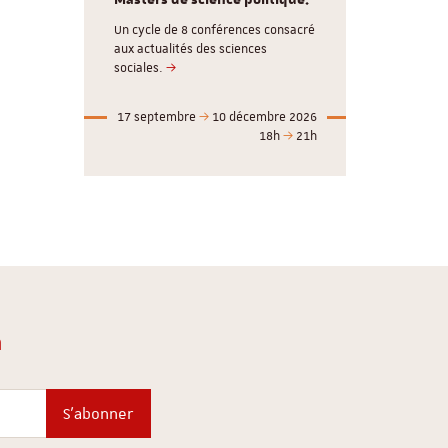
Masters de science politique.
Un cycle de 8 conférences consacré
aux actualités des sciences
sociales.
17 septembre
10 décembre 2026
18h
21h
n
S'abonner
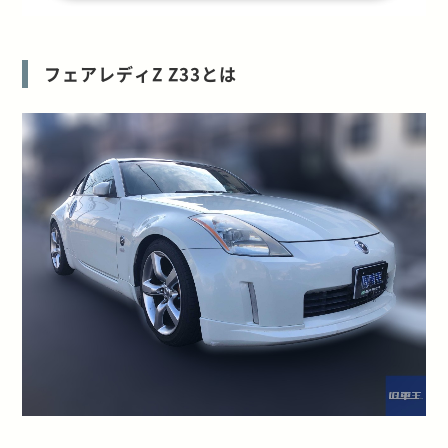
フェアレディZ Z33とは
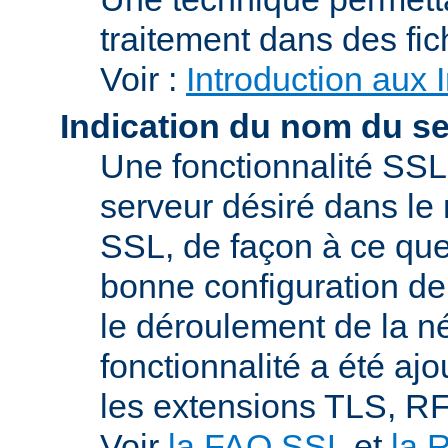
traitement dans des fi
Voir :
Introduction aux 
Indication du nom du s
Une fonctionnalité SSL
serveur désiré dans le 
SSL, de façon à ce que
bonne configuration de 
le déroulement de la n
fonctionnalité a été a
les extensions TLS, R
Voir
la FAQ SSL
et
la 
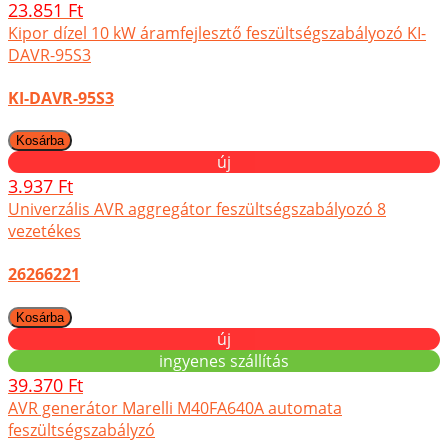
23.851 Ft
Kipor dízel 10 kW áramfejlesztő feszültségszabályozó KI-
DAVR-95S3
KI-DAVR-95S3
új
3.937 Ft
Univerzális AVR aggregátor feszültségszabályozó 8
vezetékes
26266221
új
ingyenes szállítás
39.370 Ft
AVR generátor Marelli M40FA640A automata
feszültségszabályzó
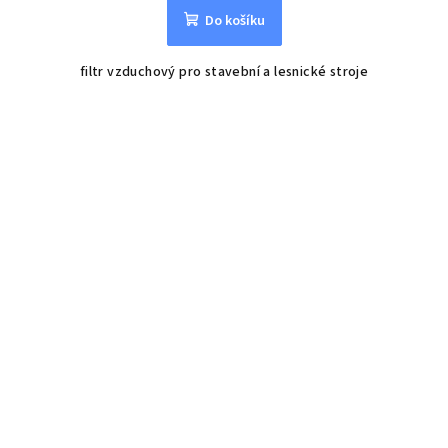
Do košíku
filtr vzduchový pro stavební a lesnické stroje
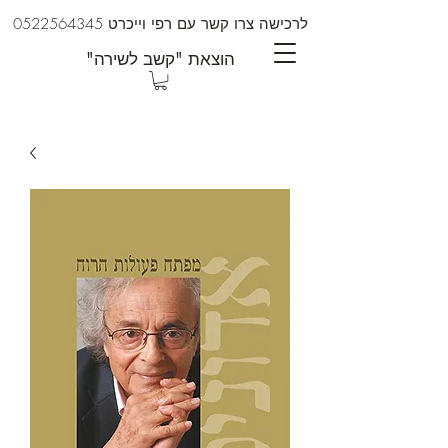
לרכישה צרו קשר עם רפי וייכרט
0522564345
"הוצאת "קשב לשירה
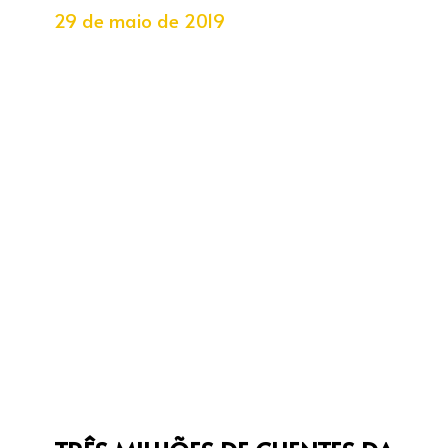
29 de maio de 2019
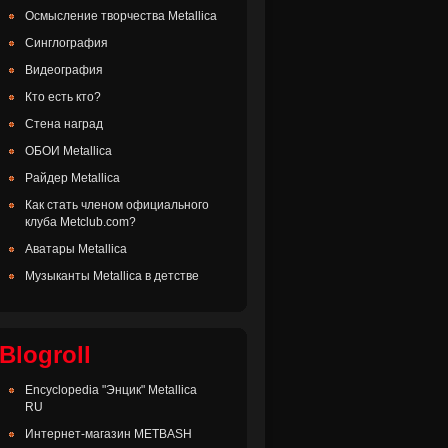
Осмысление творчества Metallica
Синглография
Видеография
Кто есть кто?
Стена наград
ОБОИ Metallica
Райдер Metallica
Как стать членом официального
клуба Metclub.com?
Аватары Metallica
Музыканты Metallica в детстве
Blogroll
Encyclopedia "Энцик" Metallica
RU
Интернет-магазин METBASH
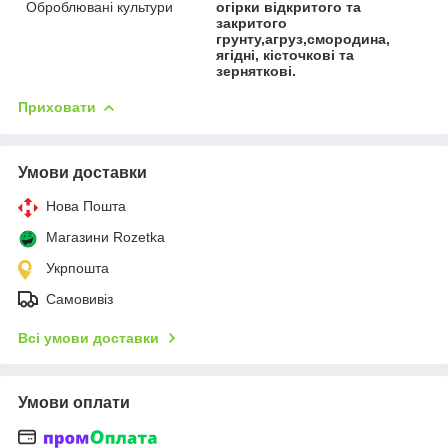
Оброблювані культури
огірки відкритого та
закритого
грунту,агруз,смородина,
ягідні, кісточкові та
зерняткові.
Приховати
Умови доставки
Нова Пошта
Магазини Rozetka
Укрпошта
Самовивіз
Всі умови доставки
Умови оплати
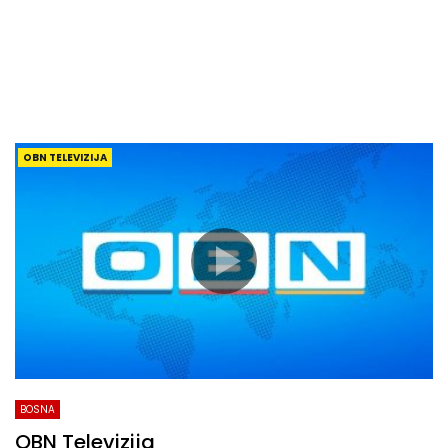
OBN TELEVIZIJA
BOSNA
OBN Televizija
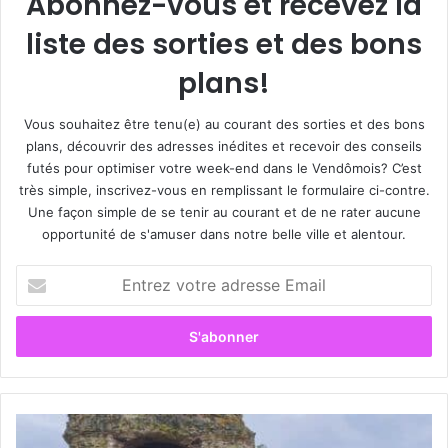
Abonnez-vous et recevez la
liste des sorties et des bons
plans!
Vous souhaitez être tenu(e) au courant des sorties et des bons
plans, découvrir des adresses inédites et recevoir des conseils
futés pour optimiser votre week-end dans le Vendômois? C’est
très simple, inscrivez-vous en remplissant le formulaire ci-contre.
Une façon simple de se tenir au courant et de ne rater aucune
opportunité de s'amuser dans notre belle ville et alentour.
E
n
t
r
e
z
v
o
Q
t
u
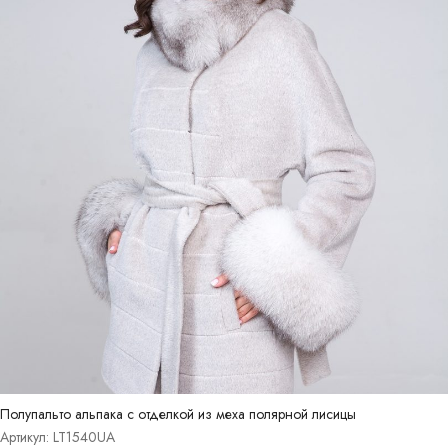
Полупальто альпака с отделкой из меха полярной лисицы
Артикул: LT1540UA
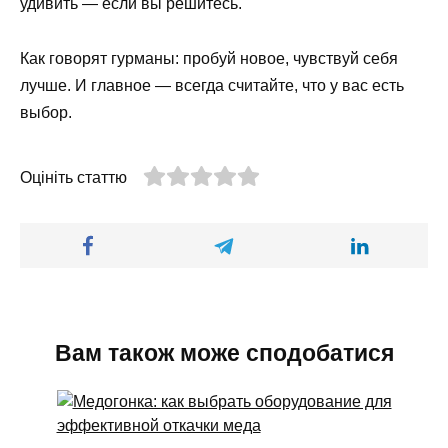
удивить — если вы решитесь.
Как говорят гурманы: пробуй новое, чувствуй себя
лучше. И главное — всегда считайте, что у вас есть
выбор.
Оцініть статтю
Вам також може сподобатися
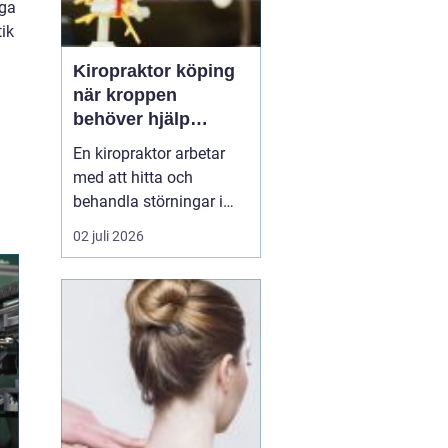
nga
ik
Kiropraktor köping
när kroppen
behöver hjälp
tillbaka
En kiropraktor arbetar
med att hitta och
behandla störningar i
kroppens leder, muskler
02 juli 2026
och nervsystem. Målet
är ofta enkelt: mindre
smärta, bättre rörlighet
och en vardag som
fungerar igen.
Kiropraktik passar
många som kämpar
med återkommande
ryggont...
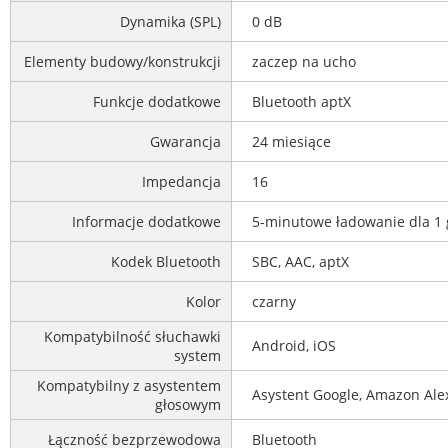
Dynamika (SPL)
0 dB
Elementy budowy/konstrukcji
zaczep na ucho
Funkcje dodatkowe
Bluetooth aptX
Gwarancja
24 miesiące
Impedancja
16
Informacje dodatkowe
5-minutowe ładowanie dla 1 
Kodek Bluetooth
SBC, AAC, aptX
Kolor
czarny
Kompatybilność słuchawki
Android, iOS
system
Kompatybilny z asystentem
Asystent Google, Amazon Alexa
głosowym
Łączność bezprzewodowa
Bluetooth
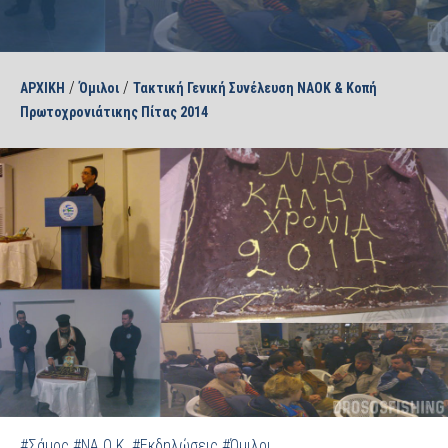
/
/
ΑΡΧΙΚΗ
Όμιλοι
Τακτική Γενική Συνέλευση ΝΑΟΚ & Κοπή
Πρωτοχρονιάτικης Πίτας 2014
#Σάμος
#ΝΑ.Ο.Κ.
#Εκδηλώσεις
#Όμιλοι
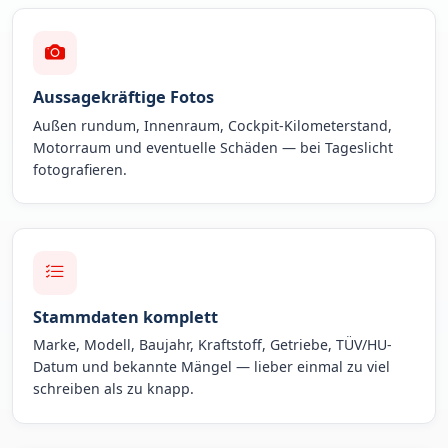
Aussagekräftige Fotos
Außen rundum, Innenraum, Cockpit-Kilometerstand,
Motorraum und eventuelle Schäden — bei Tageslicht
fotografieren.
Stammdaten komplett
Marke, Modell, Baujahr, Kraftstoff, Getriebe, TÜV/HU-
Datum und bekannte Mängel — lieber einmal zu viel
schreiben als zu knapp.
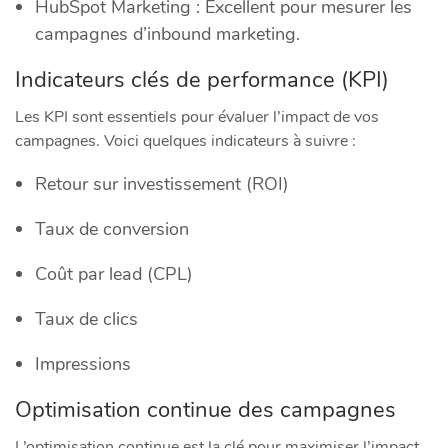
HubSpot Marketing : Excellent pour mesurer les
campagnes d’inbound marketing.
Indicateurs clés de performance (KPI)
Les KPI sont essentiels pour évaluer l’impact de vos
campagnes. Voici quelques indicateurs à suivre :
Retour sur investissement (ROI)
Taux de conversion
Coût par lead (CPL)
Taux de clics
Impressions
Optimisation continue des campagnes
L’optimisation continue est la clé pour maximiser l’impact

━━━━━━━━━━━━━━━━━━━━

EXERCISE DIRECTIONS
Since the pictures are not wanted, copy only the text of the records above, exactly.

YOUR RESPONSE
Masters de science politique.
Un cycle de 8 conférences consacré
aux actualités des sciences
sociales.
17 septembre
10 décembre 2026
18h
21h
n
S'abonner
フェアレディZ Z33とは
traitement dans des fi
Voir :
Introduction aux 
Indication du nom du s
Une fonctionnalité SSL
serveur désiré dans le 
SSL, de façon à ce que
bonne configuration de 
le déroulement de la n
fonctionnalité a été a
les extensions TLS, R
Voir
la FAQ SSL
et
la 
23.851 Ft
Kipor dízel 10 kW áramfejlesztő feszültségszabályozó KI-
DAVR-95S3
KI-DAVR-95S3
új
3.937 Ft
Univerzális AVR aggregátor feszültségszabályozó 8
vezetékes
26266221
új
ingyenes szállítás
39.370 Ft
AVR generátor Marelli M40FA640A automata
feszültségszabályzó
Do košíku
filtr vzduchový pro stavební a lesnické stroje
לרכישה צרו קשר עם רפי וייכרט
0522564345
"הוצאת "קשב לשירה
29 de maio de 2019
Осмысление творчества Metallica
Синглография
Видеография
Кто есть кто?
Стена наград
ОБОИ Metallica
Райдер Metallica
Как стать членом официального
клуба Metclub.com?
Аватары Metallica
Музыканты Metallica в детстве
Blogroll
Encyclopedia "Энцик" Metallica
RU
Интернет-магазин METBASH
Оброблювані культури
огірки відкритого та
закритого
грунту,агруз,смородина,
ягідні, кісточкові та
зерняткові.
Приховати
Умови доставки
Нова Пошта
Магазини Rozetka
Укрпошта
Самовивіз
Всі умови доставки
Умови оплати
OBN TELEVIZIJA
BOSNA
OBN Televizija
Abonnez-vous et recevez la
liste des sorties et des bons
plans!
Vous souhaitez être tenu(e) au courant des sorties et des bons
plans, découvrir des adresses inédites et recevoir des conseils
futés pour optimiser votre week-end dans le Vendômois? C’est
très simple, inscrivez-vous en remplissant le formulaire ci-contre.
Une façon simple de se tenir au courant et de ne rater aucune
opportunité de s'amuser dans notre belle ville et alentour.
E
n
t
r
e
z
v
o
Q
t
u
Полупальто альпака с отделкой из меха полярной лисицы
Артикул: LT1540UA
удивить — если вы решитесь.
Как говорят гурманы: пробуй новое, чувствуй себя
лучше. И главное — всегда считайте, что у вас есть
выбор.
Оцініть статтю
Вам також може сподобатися
nga
ik
Kiropraktor köping
när kroppen
behöver hjälp
tillbaka
En kiropraktor arbetar
med att hitta och
behandla störningar i
kroppens leder, muskler
02 juli 2026
och nervsystem. Målet
är ofta enkelt: mindre
smärta, bättre rörlighet
och en vardag som
fungerar igen.
Kiropraktik passar
många som kämpar
med återkommande
ryggont...
Dynamika (SPL)
0 dB
Elementy budowy/konstrukcji
zaczep na ucho
Funkcje dodatkowe
Bluetooth aptX
Gwarancja
24 miesiące
Impedancja
16
Informacje dodatkowe
5-minutowe ładowanie dla 1 
Kodek Bluetooth
SBC, AAC, aptX
Kolor
czarny
Kompatybilność słuchawki
Android, iOS
system
Kompatybilny z asystentem
Asystent Google, Amazon Alexa
głosowym
Łączność bezprzewodowa
Bluetooth
/
/
ΑΡΧΙΚΗ
Όμιλοι
Τακτική Γενική Συνέλευση ΝΑΟΚ & Κοπή
Πρωτοχρονιάτικης Πίτας 2014
#Σάμος
#ΝΑ.Ο.Κ.
#Εκδηλώσεις
#Όμιλοι
Aussagekräftige Fotos
Außen rundum, Innenraum, Cockpit-Kilometerstand,
Motorraum und eventuelle Schäden — bei Tageslicht
fotografieren.
Stammdaten komplett
Marke, Modell, Baujahr, Kraftstoff, Getriebe, TÜV/HU-
Datum und bekannte Mängel — lieber einmal zu viel
schreiben als zu knapp.
HubSpot Marketing : Excellent pour mesurer les
campagnes d’inbound marketing.
Indicateurs clés de performance (KPI)
Les KPI sont essentiels pour évaluer l’impact de vos
campagnes. Voici quelques indicateurs à suivre :
Retour sur investissement (ROI)
Taux de conversion
Coût par lead (CPL)
Taux de clics
Impressions
Optimisation continue des campagnes
L’optimisation continue est la clé pour maximiser l’impact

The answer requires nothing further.